The sensory experience is so important and moving to me. Smells, sounds, sight all have a powerful affect on me. Today I am thankful for sight and sound especially. Today I relished in the sensory and it was a good thing. We had made our way through the narrow alleys and corridors in Venice, over numerous bridges including the Rialto, crowded with tourists on this Sunday. We got to the San Marco Square – also busting with tourists and visitors (and this is October?!!) While the line stretched for a great length out the front door of San Marco Basilica, we quietly slipped inside a side door for the noon mass along with locals and other visitors in the know. The towering ceiling and walls are covered in gold mozaics of biblical images (perhaps Byzantine style – someone help me out here!) (Just as an aside, the Friday before we left Seattle, I briefly stopped into Mars Hill Graduate School (www.mhgs.edu) in their beautiful building in downtown Seattle.
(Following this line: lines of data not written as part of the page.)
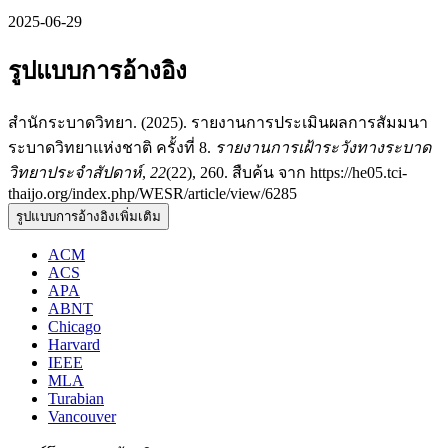
2025-06-29
รูปแบบการอ้างอิง
สำนักระบาดวิทยา. (2025). รายงานการประเมินผลการสัมมนา
ระบาดวิทยาแห่งชาติ ครั้งที่ 8.
รายงานการเฝ้าระวังทางระบาด
วิทยาประจำสัปดาห์
,
22
(22), 260. สืบค้น จาก https://he05.tci-
thaijo.org/index.php/WESR/article/view/6285
รูปแบบการอ้างอิงเพิ่มเติม
ACM
ACS
APA
ABNT
Chicago
Harvard
IEEE
MLA
Turabian
Vancouver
Oh, we have come a long way from when it was Western Seminary in a Bothell Business Park! The current MHGS students don't know how nice they have it! Anyway, currently beautifully displayed is a collection of 10-13 icons of Jesus by a local Northwest artist. Depending on where you start, either the first or the last piece of art is simply a framed mirror with the words from 2 Corinthians 3:18 underneath. “We who with unveiled faces all reflect the Lord's glory, are being transformed into his likeness with ever increasing glory, which comes from the Lord.” Being somewhat startled at seeing my own face and reading these words was very moving to me knowing that somehow in spite of who I am, in spite of my brokenness, in spite of whatever struggles I may be facing – somehow I am being transformed so my face is more reflective of the face of Jesus. All this to say, if you are in Seattle and can stop by and see it, it is well worth it)).

So back in Venice, we took our seats as the service was just beginning. My eyes wandered, continually finding new details – even the flooring here is exquisite and famous for its mosaics. I'm a long way from anywhere I have been before. It is noon here, 3AM back in the Northwest. Soon Pastor Ron will be getting up and beginning his early morning tour of Tacoma before he leads his gathering at the Salishan Eastside Lutheran Mission in East Tacoma where we have attended for the past year and a half. We are a long way from the small village churches and home gatherings in North Thailand where I grew up, where if you weren't careful a cat might steal communion as everything was served on the floor. We are a long way from the prosperity preaching mega churches broadcast ad nauseum on tv in the US. And yet here we are – somehow one body, joined together, saints and sinners at the same time, gathered in one name to seek our God and Savior. Many many different styles but as we stand and walk the marbled floors of this church that has stood here since the 11th century we join in singing Praise to the Lord the Almighty the King of Creation which was sung majestically by an invisible choir. There is something sacred in the ritual (Aclamad la gloria y el poder del Senor), something honoring in the guilded and gold images and icons that tell an ancient story that reminds me that this is an ongoing journey we are on. I am grateful that The Word continues to go forth. And I am especially grateful for an hour of peace before we step out into the crowds on the San Marco Piazza that are still waiting to get into the church.